A las siete de la tarde está Dios en los sagrarios de los conventos de clausura. En la Sevilla oculta y mística, junto a los patios silentes, los retablos barrocos y los murmullos que llegan de las calles, se eleva un reguero de plegarias al Santísimo.

La noche se abre entre cruces arbóreas. La noche acaricia la Giralda, majestuosa y altiva, cuando la Quinta Angustia pasa por la plaza de San Francisco. ¿Estáis preparados en los palcos para verla? ¿Estáis preparados para callar y ver?

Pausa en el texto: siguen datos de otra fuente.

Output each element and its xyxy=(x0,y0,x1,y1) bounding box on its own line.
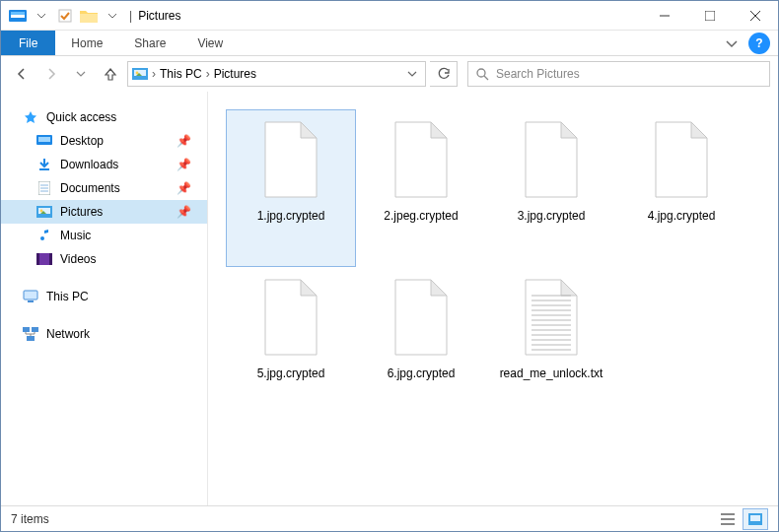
svg-point-11 xyxy=(136,72,139,75)
file-item[interactable]: 5.jpg.crypted xyxy=(226,267,356,425)
file-icon xyxy=(390,278,453,357)
svg-point-23 xyxy=(40,210,43,213)
details-view-button[interactable] xyxy=(715,508,741,530)
sidebar-item-downloads[interactable]: Downloads 📌 xyxy=(1,153,207,176)
pin-icon: 📌 xyxy=(177,158,191,171)
address-bar[interactable]: › This PC › Pictures xyxy=(127,61,426,87)
desktop-icon xyxy=(36,133,52,149)
svg-rect-15 xyxy=(38,137,50,142)
help-icon[interactable]: ? xyxy=(748,33,770,54)
quick-access-toolbar xyxy=(1,5,123,27)
svg-rect-45 xyxy=(721,518,735,520)
sidebar-item-pictures[interactable]: Pictures 📌 xyxy=(1,200,207,224)
back-button[interactable] xyxy=(9,61,35,87)
navigation-pane: Quick access Desktop 📌 Downloads 📌 Docum… xyxy=(1,92,208,505)
svg-rect-6 xyxy=(705,11,715,21)
item-count: 7 items xyxy=(11,512,49,526)
sidebar-item-label: Videos xyxy=(60,252,96,266)
close-button[interactable] xyxy=(733,1,778,31)
file-name: read_me_unlock.txt xyxy=(496,366,607,380)
music-icon xyxy=(36,228,52,243)
svg-rect-3 xyxy=(59,10,71,22)
window-title: Pictures xyxy=(138,9,180,23)
pin-icon: 📌 xyxy=(177,181,191,195)
sidebar-item-label: Pictures xyxy=(60,205,103,219)
svg-line-13 xyxy=(484,76,488,80)
large-icons-view-button[interactable] xyxy=(743,508,768,530)
minimize-button[interactable] xyxy=(642,1,687,31)
videos-icon xyxy=(36,251,52,267)
chevron-right-icon[interactable]: › xyxy=(150,67,158,81)
pictures-icon xyxy=(36,204,52,220)
network-icon xyxy=(23,326,38,342)
downloads-icon xyxy=(36,157,52,172)
svg-rect-31 xyxy=(27,336,35,341)
maximize-button[interactable] xyxy=(687,1,733,31)
sidebar-item-music[interactable]: Music xyxy=(1,224,207,247)
file-tab[interactable]: File xyxy=(1,31,55,55)
sidebar-item-label: Documents xyxy=(60,181,120,195)
tab-home[interactable]: Home xyxy=(55,31,118,55)
sidebar-item-label: This PC xyxy=(46,290,89,303)
explorer-icon[interactable] xyxy=(7,5,29,27)
file-item[interactable]: 4.jpg.crypted xyxy=(616,109,746,267)
file-item[interactable]: 3.jpg.crypted xyxy=(486,109,616,267)
chevron-down-icon[interactable] xyxy=(403,69,421,79)
svg-rect-2 xyxy=(11,12,25,15)
tab-view[interactable]: View xyxy=(181,31,239,55)
chevron-right-icon[interactable]: › xyxy=(204,67,212,81)
sidebar-this-pc[interactable]: This PC xyxy=(1,285,207,308)
file-name: 2.jpeg.crypted xyxy=(380,209,461,223)
sidebar-item-label: Desktop xyxy=(60,134,104,148)
breadcrumb-this-pc[interactable]: This PC xyxy=(160,67,202,81)
search-icon xyxy=(474,66,490,82)
sidebar-item-label: Downloads xyxy=(60,158,118,171)
chevron-down-icon[interactable] xyxy=(31,5,52,27)
file-icon xyxy=(259,120,322,199)
folder-icon[interactable] xyxy=(78,5,100,27)
svg-rect-16 xyxy=(39,168,49,170)
file-icon xyxy=(520,120,583,199)
properties-icon[interactable] xyxy=(54,5,76,27)
title-bar: | Pictures xyxy=(1,1,778,31)
forward-button[interactable] xyxy=(38,61,64,87)
file-name: 1.jpg.crypted xyxy=(253,209,329,223)
search-input[interactable] xyxy=(496,67,763,81)
sidebar-item-label: Network xyxy=(46,327,90,341)
file-icon xyxy=(390,120,453,199)
breadcrumb-pictures[interactable]: Pictures xyxy=(214,67,256,81)
documents-icon xyxy=(36,180,52,196)
sidebar-network[interactable]: Network xyxy=(1,322,207,346)
sidebar-item-desktop[interactable]: Desktop 📌 xyxy=(1,129,207,153)
main-area: Quick access Desktop 📌 Downloads 📌 Docum… xyxy=(1,92,778,505)
sidebar-item-videos[interactable]: Videos xyxy=(1,247,207,271)
sidebar-quick-access[interactable]: Quick access xyxy=(1,105,207,129)
this-pc-icon xyxy=(23,289,38,304)
svg-rect-28 xyxy=(28,300,34,302)
recent-locations-button[interactable] xyxy=(68,61,94,87)
svg-rect-44 xyxy=(721,513,735,515)
file-item[interactable]: 1.jpg.crypted xyxy=(226,109,356,267)
sidebar-item-label: Quick access xyxy=(46,110,116,124)
file-item[interactable]: read_me_unlock.txt xyxy=(486,267,616,425)
tab-share[interactable]: Share xyxy=(118,31,181,55)
sidebar-item-label: Music xyxy=(60,229,91,242)
svg-rect-30 xyxy=(32,327,38,332)
chevron-down-icon[interactable] xyxy=(102,5,123,27)
refresh-button[interactable] xyxy=(430,61,458,87)
file-name: 6.jpg.crypted xyxy=(384,366,460,380)
svg-rect-4 xyxy=(80,14,98,23)
sidebar-item-documents[interactable]: Documents 📌 xyxy=(1,176,207,200)
svg-rect-46 xyxy=(721,523,735,525)
file-icon xyxy=(650,120,713,199)
up-button[interactable] xyxy=(98,61,123,87)
collapse-ribbon-icon[interactable] xyxy=(717,31,746,55)
file-item[interactable]: 2.jpeg.crypted xyxy=(356,109,486,267)
pin-icon: 📌 xyxy=(177,134,191,148)
search-box[interactable] xyxy=(467,61,770,87)
navigation-bar: › This PC › Pictures xyxy=(1,56,778,92)
text-file-icon xyxy=(520,278,583,357)
file-icon xyxy=(259,278,322,357)
file-item[interactable]: 6.jpg.crypted xyxy=(356,267,486,425)
file-grid[interactable]: 1.jpg.crypted2.jpeg.crypted3.jpg.crypted… xyxy=(208,92,778,505)
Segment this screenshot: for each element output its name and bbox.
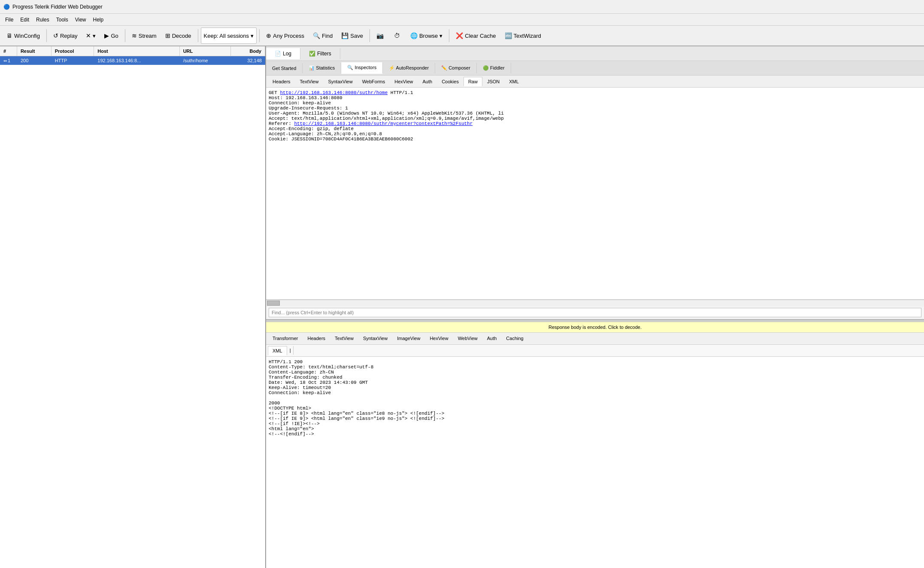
horizontal-scrollbar[interactable] — [266, 300, 924, 307]
winconfig-icon: 🖥 — [6, 32, 12, 39]
tab-get-started[interactable]: Get Started — [266, 63, 303, 73]
main-layout: # Result Protocol Host URL Body ⇔ 1 200 … — [0, 46, 924, 568]
app-icon: 🔵 — [3, 4, 10, 10]
request-tab-cookies[interactable]: Cookies — [437, 77, 464, 86]
col-header-result[interactable]: Result — [17, 46, 52, 56]
text-wizard-button[interactable]: 🔤 TextWizard — [501, 27, 545, 44]
referer-url-link[interactable]: http://192.168.163.146:8080/suthr/mycent… — [294, 121, 473, 126]
menu-file[interactable]: File — [2, 15, 17, 24]
response-tab-xml[interactable]: XML — [268, 346, 287, 355]
tab-log[interactable]: 📄 Log — [266, 48, 300, 59]
screenshot-button[interactable]: 📷 — [373, 27, 389, 44]
go-icon: ▶ — [104, 32, 109, 39]
title-bar: 🔵 Progress Telerik Fiddler Web Debugger — [0, 0, 924, 14]
response-line-content-language: Content-Language: zh-CN — [269, 370, 921, 375]
response-tab-webview[interactable]: WebView — [453, 334, 482, 343]
delete-button[interactable]: ✕ ▾ — [82, 27, 100, 44]
top-tabs-bar: 📄 Log ✅ Filters — [266, 46, 924, 61]
response-tab-syntaxview[interactable]: SyntaxView — [358, 334, 392, 343]
response-tab-imageview[interactable]: ImageView — [392, 334, 425, 343]
cell-num: ⇔ 1 — [0, 56, 17, 65]
menu-edit[interactable]: Edit — [17, 15, 33, 24]
col-header-num[interactable]: # — [0, 46, 17, 56]
col-header-url[interactable]: URL — [180, 46, 231, 56]
decode-button[interactable]: ⊞ Decode — [161, 27, 195, 44]
screenshot-icon: 📷 — [376, 32, 384, 39]
any-process-button[interactable]: ⊕ Any Process — [262, 27, 308, 44]
find-input[interactable] — [269, 308, 921, 317]
replay-button[interactable]: ↺ Replay — [49, 27, 81, 44]
request-tab-auth[interactable]: Auth — [418, 77, 437, 86]
right-panel: 📄 Log ✅ Filters Get Started 📊 Statistics… — [266, 46, 924, 568]
tab-autoresponder[interactable]: ⚡ AutoResponder — [383, 63, 435, 73]
app-title: Progress Telerik Fiddler Web Debugger — [12, 4, 103, 10]
request-line-1: GET http://192.168.163.146:8080/suthr/ho… — [269, 90, 921, 95]
keep-dropdown[interactable]: Keep: All sessions ▾ — [201, 27, 257, 44]
col-header-body[interactable]: Body — [231, 46, 265, 56]
save-button[interactable]: 💾 Save — [337, 27, 367, 44]
request-tab-xml[interactable]: XML — [504, 77, 524, 86]
col-header-protocol[interactable]: Protocol — [52, 46, 94, 56]
winconfig-button[interactable]: 🖥 WinConfig — [3, 27, 44, 44]
cell-result: 200 — [17, 56, 52, 65]
response-banner[interactable]: Response body is encoded. Click to decod… — [266, 322, 924, 333]
response-tab-caching[interactable]: Caching — [501, 334, 528, 343]
composer-icon: ✏️ — [441, 65, 447, 70]
stream-button[interactable]: ≋ Stream — [128, 27, 161, 44]
session-arrow-icon: ⇔ — [3, 58, 7, 63]
menu-rules[interactable]: Rules — [33, 15, 53, 24]
request-line-useragent: User-Agent: Mozilla/5.0 (Windows NT 10.0… — [269, 111, 921, 116]
response-line-status: HTTP/1.1 200 — [269, 359, 921, 364]
timer-icon: ⏱ — [394, 32, 400, 39]
response-line-ie9: <!--[if IE 9]> <html lang="en" class="ie… — [269, 416, 921, 421]
request-tab-webforms[interactable]: WebForms — [357, 77, 390, 86]
response-line-keep-alive: Keep-Alive: timeout=20 — [269, 385, 921, 390]
request-url-link[interactable]: http://192.168.163.146:8080/suthr/home — [280, 90, 388, 95]
request-tab-syntaxview[interactable]: SyntaxView — [323, 77, 357, 86]
request-tab-json[interactable]: JSON — [482, 77, 504, 86]
toolbar-separator-2 — [125, 29, 125, 42]
cell-body: 32,148 — [231, 56, 265, 65]
go-button[interactable]: ▶ Go — [100, 27, 122, 44]
response-tab-headers[interactable]: Headers — [303, 334, 330, 343]
tab-statistics[interactable]: 📊 Statistics — [303, 63, 341, 73]
menu-help[interactable]: Help — [90, 15, 107, 24]
browse-button[interactable]: 🌐 Browse ▾ — [406, 27, 446, 44]
tab-composer[interactable]: ✏️ Composer — [435, 63, 477, 73]
menu-tools[interactable]: Tools — [53, 15, 72, 24]
request-line-encoding: Accept-Encoding: gzip, deflate — [269, 126, 921, 131]
response-line-connection: Connection: keep-alive — [269, 390, 921, 395]
tab-filters[interactable]: ✅ Filters — [300, 48, 340, 59]
response-tab-auth[interactable]: Auth — [482, 334, 502, 343]
request-sub-tabs-bar: Headers TextView SyntaxView WebForms Hex… — [266, 76, 924, 88]
menu-view[interactable]: View — [72, 15, 90, 24]
find-button[interactable]: 🔍 Find — [309, 27, 336, 44]
tab-inspectors[interactable]: 🔍 Inspectors — [341, 62, 383, 74]
inspector-tabs-bar: Get Started 📊 Statistics 🔍 Inspectors ⚡ … — [266, 61, 924, 76]
save-icon: 💾 — [341, 32, 348, 39]
response-line-doctype: <!DOCTYPE html> — [269, 406, 921, 411]
response-tab-hexview[interactable]: HexView — [425, 334, 453, 343]
response-tab-textview[interactable]: TextView — [330, 334, 358, 343]
request-tab-textview[interactable]: TextView — [295, 77, 324, 86]
request-tab-raw[interactable]: Raw — [464, 77, 482, 86]
col-header-host[interactable]: Host — [94, 46, 179, 56]
request-tab-hexview[interactable]: HexView — [390, 77, 418, 86]
scroll-thumb[interactable] — [267, 301, 280, 306]
timer-button[interactable]: ⏱ — [390, 27, 406, 44]
response-line-endif: <!--<![endif]--> — [269, 431, 921, 437]
cell-protocol: HTTP — [52, 56, 94, 65]
decode-icon: ⊞ — [165, 32, 170, 39]
request-line-upgrade: Upgrade-Insecure-Requests: 1 — [269, 106, 921, 111]
tab-fiddler[interactable]: 🟢 Fiddler — [477, 63, 511, 73]
session-row[interactable]: ⇔ 1 200 HTTP 192.168.163.146:8... /suthr… — [0, 56, 265, 65]
request-tab-headers[interactable]: Headers — [268, 77, 295, 86]
menu-bar: File Edit Rules Tools View Help — [0, 14, 924, 26]
toolbar-separator-5 — [370, 29, 370, 42]
response-tab-transformer[interactable]: Transformer — [268, 334, 303, 343]
inspectors-icon: 🔍 — [347, 65, 353, 70]
session-panel: # Result Protocol Host URL Body ⇔ 1 200 … — [0, 46, 266, 568]
request-content: GET http://192.168.163.146:8080/suthr/ho… — [266, 88, 924, 300]
filters-icon: ✅ — [309, 51, 315, 57]
clear-cache-button[interactable]: ❌ Clear Cache — [452, 27, 500, 44]
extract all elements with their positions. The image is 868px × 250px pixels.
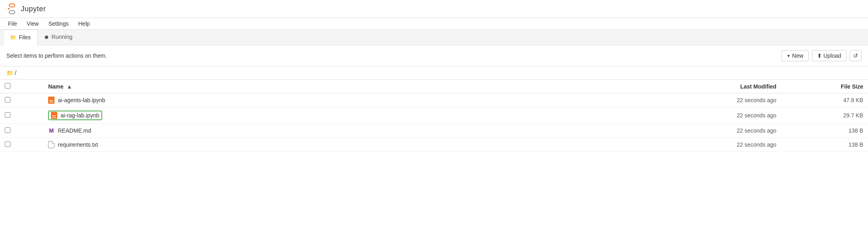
file-name: requirements.txt (58, 141, 98, 148)
breadcrumb-folder-icon: 📁 (6, 70, 13, 76)
toolbar-actions: ▼ New ⬆ Upload ↺ (781, 50, 862, 61)
row-modified: 22 seconds ago (651, 124, 781, 138)
table-row[interactable]: ai-rag-lab.ipynb 22 seconds ago 29.7 KB (0, 107, 868, 124)
toolbar-row: Select items to perform actions on them.… (0, 45, 868, 67)
upload-button-label: Upload (824, 52, 841, 59)
app-title: Jupyter (21, 5, 46, 13)
file-name: README.md (58, 127, 91, 134)
header-modified[interactable]: Last Modified (651, 80, 781, 93)
chevron-down-icon: ▼ (787, 54, 791, 58)
header-size[interactable]: File Size (781, 80, 868, 93)
folder-icon: 📁 (10, 34, 16, 40)
breadcrumb: 📁 / (0, 67, 868, 79)
table-row[interactable]: MREADME.md 22 seconds ago 138 B (0, 124, 868, 138)
refresh-icon: ↺ (853, 52, 858, 59)
svg-point-2 (8, 8, 10, 10)
sort-arrow-icon: ▲ (67, 83, 72, 90)
markdown-icon: M (48, 127, 55, 134)
row-modified: 22 seconds ago (651, 107, 781, 124)
header-modified-label: Last Modified (740, 83, 776, 90)
row-modified: 22 seconds ago (651, 93, 781, 107)
name-cell: ai-agents-lab.ipynb (48, 97, 646, 104)
row-name-cell: requirements.txt (43, 138, 651, 152)
toolbar-hint: Select items to perform actions on them. (6, 52, 107, 59)
row-modified: 22 seconds ago (651, 138, 781, 152)
header-checkbox-cell (0, 80, 43, 93)
row-name-cell: MREADME.md (43, 124, 651, 138)
menu-help[interactable]: Help (77, 20, 91, 28)
highlighted-name-wrapper: ai-rag-lab.ipynb (48, 111, 102, 120)
breadcrumb-path: / (15, 70, 16, 76)
row-size: 47.8 KB (781, 93, 868, 107)
row-checkbox-cell (0, 107, 43, 124)
row-checkbox[interactable] (5, 141, 10, 147)
menu-file[interactable]: File (6, 20, 19, 28)
jupyter-logo-icon (6, 3, 18, 14)
circle-icon: ⏺ (44, 34, 49, 40)
row-checkbox-cell (0, 124, 43, 138)
tab-running[interactable]: ⏺ Running (38, 30, 79, 45)
row-checkbox[interactable] (5, 97, 10, 103)
text-icon (48, 141, 55, 148)
row-checkbox-cell (0, 93, 43, 107)
notebook-icon (51, 112, 57, 119)
header-size-label: File Size (841, 83, 863, 90)
header-name-label: Name (48, 83, 63, 90)
new-button[interactable]: ▼ New (781, 50, 809, 61)
svg-point-0 (9, 4, 15, 7)
header-name[interactable]: Name ▲ (43, 80, 651, 93)
upload-button[interactable]: ⬆ Upload (812, 50, 846, 61)
row-size: 138 B (781, 138, 868, 152)
name-cell: MREADME.md (48, 127, 646, 134)
refresh-button[interactable]: ↺ (850, 50, 862, 61)
row-checkbox[interactable] (5, 127, 10, 133)
top-bar: Jupyter (0, 0, 868, 18)
table-row[interactable]: ai-agents-lab.ipynb 22 seconds ago 47.8 … (0, 93, 868, 107)
file-name: ai-agents-lab.ipynb (58, 97, 105, 103)
table-header-row: Name ▲ Last Modified File Size (0, 80, 868, 93)
table-row[interactable]: requirements.txt 22 seconds ago 138 B (0, 138, 868, 152)
menu-bar: File View Settings Help (0, 18, 868, 30)
select-all-checkbox[interactable] (5, 83, 10, 89)
tabs-bar: 📁 Files ⏺ Running (0, 30, 868, 45)
row-name-cell: ai-rag-lab.ipynb (43, 107, 651, 124)
file-list: ai-agents-lab.ipynb 22 seconds ago 47.8 … (0, 93, 868, 152)
row-name-cell: ai-agents-lab.ipynb (43, 93, 651, 107)
logo-area: Jupyter (6, 3, 46, 14)
tab-files-label: Files (19, 34, 31, 40)
file-name: ai-rag-lab.ipynb (61, 112, 99, 119)
menu-view[interactable]: View (25, 20, 40, 28)
new-button-label: New (792, 52, 803, 59)
upload-icon: ⬆ (817, 52, 822, 59)
row-checkbox[interactable] (5, 112, 10, 118)
tab-files[interactable]: 📁 Files (3, 30, 38, 45)
file-table: Name ▲ Last Modified File Size ai-agents… (0, 79, 868, 152)
row-checkbox-cell (0, 138, 43, 152)
row-size: 138 B (781, 124, 868, 138)
row-size: 29.7 KB (781, 107, 868, 124)
content-area: Select items to perform actions on them.… (0, 45, 868, 152)
name-cell: requirements.txt (48, 141, 646, 148)
notebook-icon (48, 97, 55, 104)
menu-settings[interactable]: Settings (47, 20, 71, 28)
svg-point-1 (9, 10, 15, 14)
tab-running-label: Running (52, 34, 73, 40)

Aquí digo que misterios hay otros, pero como el de la Quinta Angustia, ninguno. Cristo ha muerto y, sin embargo, vuela. Avanza Cristo descendido por la plaza mayor de la Semana Santa. Avanza Cristo, su cuerpo se cimbrea con el vaivén de la muerte traicionera. A sus pies, la Virgen en su Quinta Angustia, con sus ojos como piedras preciosas de las que no brota ni media lágrima. Avanza Cristo, con el peso frágil de su muerte. Queda un rastro tenue de sus faroles, entre la caoba y el bronce.

¿Estáis puestos para verlo? ¡Miradlo otra vez! Y notaréis que ese Cristo colgado en el aire es un clavo ardiendo que nos taladra el alma.

Por la calle Laraña, quién lo diría, se nos va el Valle, se nos va la vida, como se le fue en la calle Rioja al poeta Rafael Montesinos, cuando salía con túnica morada. Esta es la Virgen de los poetas, que cumple lo que escribió Luis Cernuda: “llanto escondido, moja el alma”. Las lágrimas de la Virgen del Valle son esa vida que pasa. Y recordaremos el verso de T. S. Eliot: “¿Dónde está la vida que hemos perdido viviendo?”.

Se va el paso de los espejitos, con el Señor de la Coronación de Espinas, que es un primor de los misterios del pasado. Se va el paso de Jesús en la calle de la Amargura. En ese paño de la Verónica está la pintura del tiempo. Se va la Virgen del Valle, dejándonos un recuerdo de los ramos bicónicos de claveles rosas que le ponía Manuel Palomino.

Anochece otro Jueves Santo.

Y junto a las Setas, quién lo diría,

de morado se tiñe la vida.

Por la calle Laraña, adoquines

tristes de la pena mía,

llora la Virgen del Valle

y llora la Sevilla destruida.

Por la rampa baja Jesús de la Pasión, y detrás la Virgen de la Merced, para cerrar el Jueves Santo. Juan Martínez Montañés lo hizo. Es un Hijo de Dios tan sublime que cuesta trabajo verlo como hombre. Pero alcanza la perfección en el sufrimiento con su cruz.

Recuerdo un antiguo Jueves Santo en el Salvador. Está la plata de Cayetano dibujando filigranas imposibles en el paso de Jesús de la Pasión. Y está la plata cobijando al Santísimo en la Custodia del monumento. Un hermano de Pasión rezando y llorando. Sentía el agobio de la enfermedad. Su mirada iba de la Custodia al paso. De Jesús Sacramentado a Jesús de la Pasión.

¿Y cómo no pensar que estaba sintiendo a Dios mismo? ¿Y cómo no creer que tenemos un Jueves Santo en los sagrarios, ante nuestros ojos, y no somos capaces de encontrar a Dios?

Te miro y sueño que te veo.

Te veo y siento que en ti creo.

Pareces vivo con tu cruz,

y sufres entre la plata,

como Jesús del madero.

Te miro, pero no te veo.

No te veo, pero en ti creo.

Estás humilde en el Pan,

adorado con la plata,

como Jesús verdadero.

La Pasión de Cristo nos conforta, el Pan de Cristo nos reconforta. Así se vive la Pasión del Señor, así está Dios un Jueves Santo en el Salvador.